Sözü fazla uzatmayacağım. Sadece geçmişte gördüklerimi bir miktar iletmek istiyorum. 2020 yılının Mayıs ayından itibaren, salgın sebebiyle 1,5 yıl boyunca uzaktan eğitim sürecini yaşadık. Bu dönemde;
- Öğretmenler uzaktan eğitim verme noktasında çok yetersizdiler.
- Web ile ilgili yazılımları kullanmada çoğunluğun bilgisi yoktu.
- Evlerde yeterli internet ve uygun bilgisayar bulunmuyordu.
- Yüzde 90’lık kitlede sadece eğlence için kullanılan cep telefonları vardı.
- Kullanılan 7-9 inch ekranlı, kalitesiz tabletler konuya yoğunlaşmayı sağlayamadı.
- Uygulama içerikli dersler kesinlikle işlenemedi.
MEB’in ilçe ve il amirleri okul idarecilerine ve öğretmenlere baskı yaparak EBA (Eğitim, bilişim ağı) adı verilen web sitesinin çok kullanılmasını istediler.
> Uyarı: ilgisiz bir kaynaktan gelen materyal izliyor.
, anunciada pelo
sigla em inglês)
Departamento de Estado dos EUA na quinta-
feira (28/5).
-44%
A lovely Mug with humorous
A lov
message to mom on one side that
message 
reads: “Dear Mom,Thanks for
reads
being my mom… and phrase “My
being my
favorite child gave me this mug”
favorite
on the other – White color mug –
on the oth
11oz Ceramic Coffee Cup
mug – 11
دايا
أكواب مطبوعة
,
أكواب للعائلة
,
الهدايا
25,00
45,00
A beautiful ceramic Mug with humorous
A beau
Lakin bu sitede okullarda gösterilen derslerin sadece yüzde 5’i kadar içerik (anlatım) mevcut idi.
Salgın döneminde bir meslek lisesinde idareci olarak çalışıyordum. Aynı zamanda haftada 6 saat ders de veriyordum. Uzaktan yapılan derslere öğrencilerin yüzde 90’ı maalesef katılmadı. Gerekçe olarak da “Elektrik yok, tabletim yok, internetim yok” dediler.
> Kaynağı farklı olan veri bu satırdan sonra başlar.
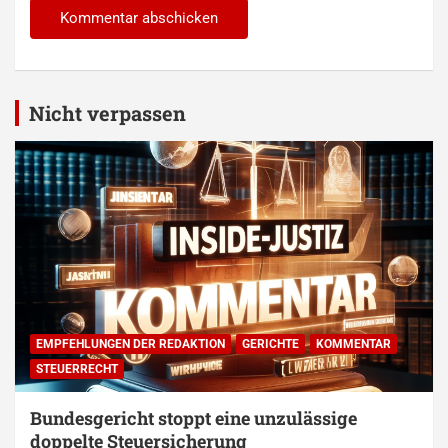
Alternative:
Nicht verpassen
EMPFEHLUNGEN DER REDAKTION
GERICHTE
KOMMENTAR
STEUERRECHT
Bundesgericht stoppt eine unzulässige
doppelte Steuersicherung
Uzaktan yapılan eğitim fiyaskoyla sonuçlandı. Öğrencilerin 1,5 yıl okuldan uzaklaşması sebebiyle birçok ruhsal ve pedagojik sorunlar da ortaya çıktı. Öğrenmeye, deneye karşı olan direnç de arttı.
Sonuç olarak, toplumun ortalama eğitim seviyesinin 4-5 yıl arasında, ailelerin yüzde 70’inin fakir olduğu ülkemizde “okuma, öğrenme, bilim, kültür, merak, araştırma, uygulama” kavramları itibar görmüyor. Evde yatarak ders yapılamaz. Bu, kendimizi kandırmaktan başka bir şey değildir.
Uygulamalı derslerin olduğu üniversite bölümleri mutlaka açık olmalıdır.